Although the determination of spatial scales for density-dependent growth conducted in the present study is novel, the existence of such density dependence for juvenile salmonids has been well known. As we have shown here, the inferred strength of density dependence may depend on the spatial scale over which density and growth or body size is measured. This will be particularly true if densities vary much over relatively small spatial scales (10s of meters). Previous published studies successfully detecting density-dependent growth of salmonids in the wild (e.g., Crisp 1993; Jenkins et al. 1999; Keeley 2001; Nordwall et al. 2001; Imre et al. 2005; Lobón-Cerviá 2005; Einum et al. 2006) have sampled sections of streams ranging widely in area (ca. 40–2,500 m2, section lengths are less commonly reported, but likely vary from ca. 10–500 m). Based on the present results, if one would like to accurately model the strength of density-dependent growth, we would perhaps recommend section lengths for such studies to be at least 10 m, and not exceeding 20 m. However, because such designs will be prone to edge effects (e.g., no knowledge can be obtained on the level of shadow competition experienced by individuals sampled in the upstream part of the section), it may be beneficial to measure growth or body size on only a subset of individuals caught within the lower part of each section. Furthermore, the sensitivity of such models to using different spatial scales will depend strongly on the degree of spatial autocorrelations in density in the given population, making it difficult to give general recommendations that are likely to be valid for all circumstances.
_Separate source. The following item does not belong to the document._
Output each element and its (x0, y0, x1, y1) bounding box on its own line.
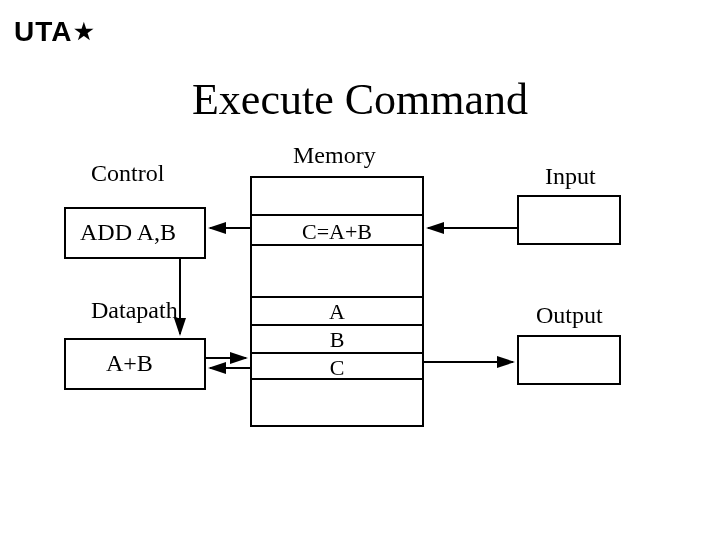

In the present study, we have demonstrated that variation in body size can be linked to density on a restricted spatial scale relative to the larger spatial scale over which dispersal from nests creates variation in density. This suggests that dispersing individuals obtain a fitness benefit in terms of increased growth rates. Given that environmental conditions have the potential to shape this benefit as well as associated costs of dispersal (discussed above), evolution of adaptive phenotypic plasticity in a threshold growth value dictating dispersal behavior is predicted (reviewed by Murren et al. 2001). For example, if cues for predator presence can be detected, juveniles may tolerate larger reductions in growth rate due to high local density before dispersing. Furthermore, given the observed heritability of dispersal traits across taxa (reviewed by Roff and Fairbairn 2001), local adaptations in the growth rate threshold may also be expected (Garcia de Leaniz et al. 2007). Further studies are required to test whether growth rate thresholds for dispersal are shaped by environmental conditions, and/or whether such thresholds are genetically variable within and among populations.